One problem that emerged at my prior job is that I started buying lunch more often. Previously I had brought food and eaten that every day, but even eating that food I was also sneaking out for hot bar meals. Granted, as I ran at a higher volume leading up to Vancouver I needed the extra nutrition. But that nutrition was also highly processed and was probably a key factor in my weight gain… not just for insidious extra calories, but the processed food probably wreaked havoc on my biology with inflammation and compromised hormonal function.
Changing careers coupled with a break from marathon training allowed me space to experiment with my eating habits, with different food choices (which granted were limited based on what I was doing for work and when: you have more freedom in some work situations than others).
Currently I’m on work assignment in an area close to two supermarkets with hot bars. Of course, hot bar food is not only partially processed, but expensive.
I wasn’t getting as much sleep as before. I woke up more during the night, woke up earlier, went to bed no earlier. I had plenty of time to sleep, yet my sleep was being disrupted.
This is something I still work on, granted. It’s a matter of forming the needed habits to eliminate the habits and sources compromising my sleep:
- Remember to shut off all electronics, as well as disconnect power sources to those electronics, before bed. When I shut down my mobile and turn off the power to the modem and router (my laptop is already shut completely down at the end of every night), I find I sleep better. And while the evidence is disputed, there is evidence that electronics do interfere with sleep even when they’re off.

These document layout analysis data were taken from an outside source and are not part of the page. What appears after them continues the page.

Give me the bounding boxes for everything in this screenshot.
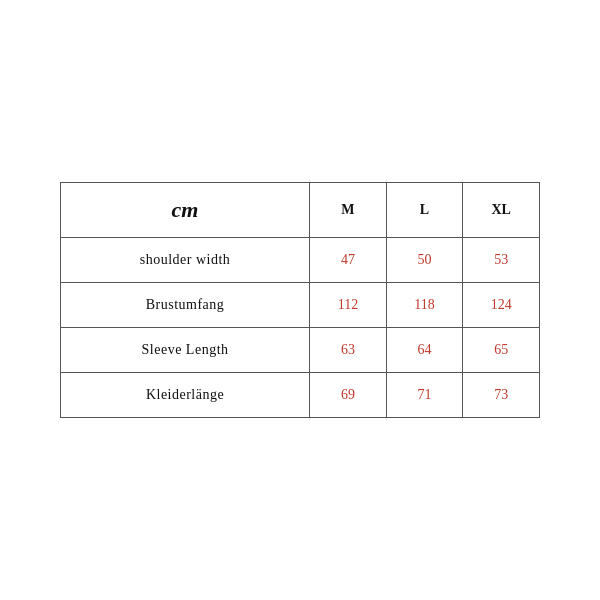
row-shoulder-xl: 53	[463, 238, 540, 283]
row-kleider-xl: 73	[463, 373, 540, 418]
row-label-shoulder: shoulder width	[61, 238, 310, 283]
row-label-sleeve: Sleeve Length	[61, 328, 310, 373]
table-header-row: cm M L XL	[61, 183, 540, 238]
row-label-kleider: Kleiderlänge	[61, 373, 310, 418]
row-shoulder-l: 50	[386, 238, 463, 283]
table-row: Kleiderlänge 69 71 73	[61, 373, 540, 418]
row-brustumfang-xl: 124	[463, 283, 540, 328]
table-row: Sleeve Length 63 64 65	[61, 328, 540, 373]
row-kleider-m: 69	[310, 373, 387, 418]
size-chart-container: cm M L XL shoulder width 47 50 53 Brustu…	[60, 182, 540, 418]
row-shoulder-m: 47	[310, 238, 387, 283]
row-kleider-l: 71	[386, 373, 463, 418]
header-size-xl: XL	[463, 183, 540, 238]
row-sleeve-l: 64	[386, 328, 463, 373]
row-brustumfang-m: 112	[310, 283, 387, 328]
header-unit-label: cm	[61, 183, 310, 238]
table-row: shoulder width 47 50 53	[61, 238, 540, 283]
row-label-brustumfang: Brustumfang	[61, 283, 310, 328]
header-size-m: M	[310, 183, 387, 238]
row-sleeve-m: 63	[310, 328, 387, 373]
header-size-l: L	[386, 183, 463, 238]
size-chart-table: cm M L XL shoulder width 47 50 53 Brustu…	[60, 182, 540, 418]
table-row: Brustumfang 112 118 124	[61, 283, 540, 328]
row-brustumfang-l: 118	[386, 283, 463, 328]
row-sleeve-xl: 65	[463, 328, 540, 373]
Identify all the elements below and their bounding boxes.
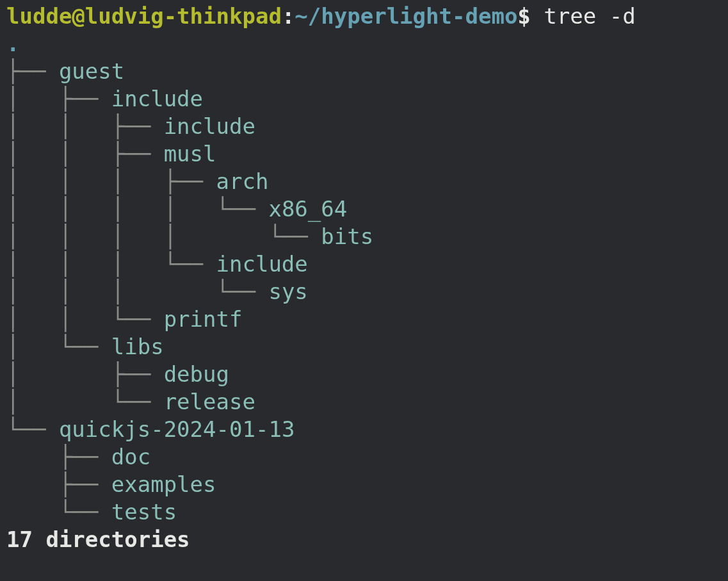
- tree-dir: include: [216, 251, 308, 277]
- tree-dir: libs: [111, 334, 164, 359]
- tree-branch: │ └──: [6, 389, 164, 414]
- tree-dir: release: [164, 389, 255, 414]
- prompt-command: tree -d: [544, 3, 635, 29]
- tree-dir: musl: [164, 141, 216, 167]
- prompt-dollar: $: [517, 3, 530, 29]
- tree-branch: └──: [6, 416, 59, 442]
- tree-branch: │ │ ├──: [6, 113, 164, 139]
- tree-summary: 17 directories: [6, 527, 190, 552]
- terminal-output: ludde@ludvig-thinkpad:~/hyperlight-demo$…: [0, 0, 728, 560]
- prompt-user: ludde@ludvig-thinkpad: [6, 3, 282, 29]
- tree-root: .: [6, 31, 19, 56]
- tree-branch: │ │ │ ├──: [6, 168, 216, 194]
- tree-branch: │ │ │ │ └──: [6, 196, 268, 222]
- tree-dir: debug: [164, 361, 229, 387]
- tree-dir: printf: [164, 306, 243, 332]
- tree-dir: tests: [111, 499, 177, 525]
- prompt-line[interactable]: ludde@ludvig-thinkpad:~/hyperlight-demo$…: [6, 3, 636, 29]
- tree-dir: bits: [321, 224, 373, 249]
- tree-branch: │ │ └──: [6, 306, 164, 332]
- tree-branch: │ └──: [6, 334, 111, 359]
- tree-branch: │ │ │ │ └──: [6, 224, 321, 249]
- tree-dir: examples: [111, 471, 216, 497]
- tree-dir: x86_64: [268, 196, 347, 222]
- tree-dir: include: [164, 113, 255, 139]
- tree-dir: include: [111, 86, 203, 111]
- tree-body: ├── guest │ ├── include │ │ ├── include …: [6, 58, 373, 525]
- tree-dir: arch: [216, 168, 269, 194]
- tree-branch: ├──: [6, 58, 59, 84]
- tree-branch: │ ├──: [6, 86, 111, 111]
- prompt-colon: :: [282, 3, 295, 29]
- tree-branch: └──: [6, 499, 111, 525]
- tree-branch: │ │ ├──: [6, 141, 164, 167]
- tree-dir: sys: [268, 279, 307, 304]
- tree-branch: ├──: [6, 471, 111, 497]
- tree-branch: │ ├──: [6, 361, 164, 387]
- tree-dir: guest: [59, 58, 124, 84]
- tree-branch: ├──: [6, 444, 111, 470]
- tree-dir: quickjs-2024-01-13: [59, 416, 295, 442]
- tree-branch: │ │ │ └──: [6, 251, 216, 277]
- tree-dir: doc: [111, 444, 150, 470]
- tree-branch: │ │ │ └──: [6, 279, 268, 304]
- prompt-cwd: ~/hyperlight-demo: [295, 3, 517, 29]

- Call it a night during the 10pm hour. If I let my attention span drift and keep me awake through 11pm, that’s when sleep becomes a problem. Not only does it limit the hours I can sleep but it means more blue light later in the night, which is known to interfere with sleep.
- Eating a satisfying meal within a couple hours of bed that doesn’t leave me wanting once I do lay down to sleep, since I know that hunger keeps me awake and can wake me up during the night.
- Using my window A/C to keep the room reasonably cool during the night, as summer warmth does interfere with my sleep.
- Making sure I get in solid exercise, usually at least a run, because I notice that on days I don’t exercise much I also tend not to sleep well.
Even though I avoided it because I run and need plenty of calories, I started intermittent fasting again. Basically, I skip breakfast and my first meal of the day is lunch, usually around 12:00 noon or 1:00pm. Along with the obvious tendency to eat less since I’m eating one fewer meal a day, going 12-16 hours between dinner and this 1st meal also improves fat burning during that time while helping to reset hormonal function. I definitely feel a difference, more so than hunger pangs. I’ll have black coffee and water in the morning at work, and that’s usually it.
This also improves the digestion and utilization of that 1st lunch meal, since your body is primed to get after whatever food you finally give it. At my current work assignment, it sets the metabolic table well for that 5pm run home from work. And that sets the table well for effective digestion of dinner later than evening. I definitely eat fewer calories, but I don’t feel at all broken down as I worried I would before if I ever went back to fasting. Quite the opposite.
There’s more I can say about Intermittent Fasting but I’ll save that for another time. Basically, I’m now at a place where it works well for me.
Since getting my act further together, my weight has gone back down to about 163-164 lbs, about 5 pounds down from where it had re-peaked during the end of my last career. My body fat has receded from 17-18% to a better 15-16%.
More to come on that front, but it’s looking good for now.